Do you think men can ever truly understand the way in which society degrades women? I believe Shmuley Boteach has just recently written a book on it. Are men portrayed as nothing more than playthings? Are men shown in all kinds of offensive postures in pornography? Have they suffered through a history that discriminated against them? Have whites suffered through a history where they were discriminated against? No. And since they have not, there will never be the bond of experience to cement understanding. No, empathy and understanding CANNOT be learned in this situation. It is experience that binds us together. Do not be cruel to the convert, because you, too, were once strangers in Egypt. Not because of common humanity. Because of common experience.

Which whites and blacks, male and female, do not share.
Which a woman who has never lost a child cannot share with one who has. Sympathy, perhaps. Never empathy.

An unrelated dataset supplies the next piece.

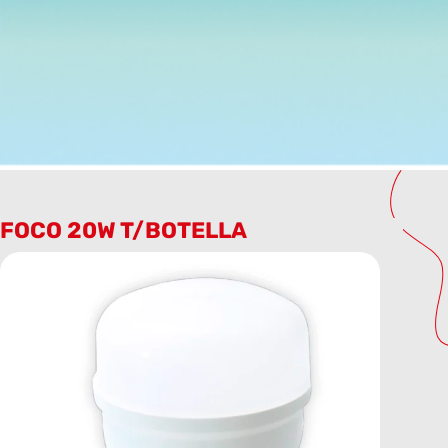
FOCO 20W T/BOTELLA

And this is what you fail to understand. All Jews can empathize with one another about the Holocaust, because all Jews went through it. Those who have been through any kind of genocide, the Rwanda genocide for instance, though Non-Jewish, can empathize with Jews. It has nothing to do with “Hitler being our posek.” It has to do with the bond of experience that we share. That Jews, even without a “sense of history,” have, simply because they know of the Holocaust, have been taught of the Holocaust. The Holocaust is the single most binding Jewish experiencew
we know of in this time. To claim a Jew is “obsessive” or his actions are “pornographic” because he is unaware of his history is to be close-minded and extremely condescending.

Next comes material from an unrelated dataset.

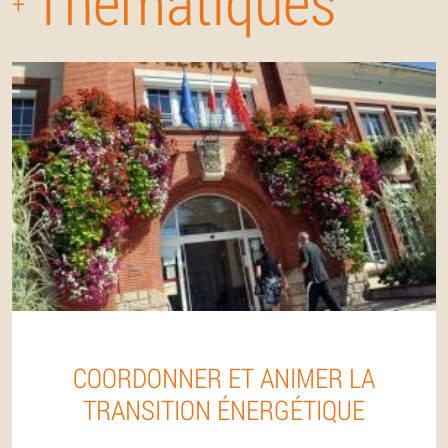
Thématiques
+
COORDONNER ET ANIMER LA
TRANSITION ÉNERGÉTIQUE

Experience, not common humanity. That’s what I was stressing.
That’s what you failed to understand. A majestic failure.

I congratulate you in your cowardice. I hope you feel fulfilled. I dare you to post this rebuttal in its entirety. I feel reasonably sure you will not do so. Unless, perhaps, I have shown you a small glimpse of the truth. Somehow, I doubt it.

__________

P.S. With regard to the Yom HaShoah thing- look at Rabbi Yom-Tov Schwartz's book (he's Orthodox) on that 'Eyes to See' It's fascinating. He considers it a SIN of the gedolim not to have made a day to mourn and fast and pray for the Holocaust.

12:56 AM  
Blogger Shragie said...

Chana,

I don’t think Ms. Katz, or a lot of other people for that matter, is searching for any approach or meaning to the Holocaust. I and ostensibly many others question her motive. It seems that she is looking for a justification for her lack of interest in the Holocaust. If you think for a moment you have to wonder why would any rational being just ignore the most poignant chapter of their peoples and family’s history. It is shameful to just say I won’t do it because my adversary is doing it. She is not interested in logic or emotion – just the party line. I sympathize with students who have the misfortune of having a teacher’s influence distract their attention away from an episode that should have been affecting them. It was this past weeks parsha that warns us against attributing every world event to circumstance.

Thank you for pointing out that publication – I plan on looking into it.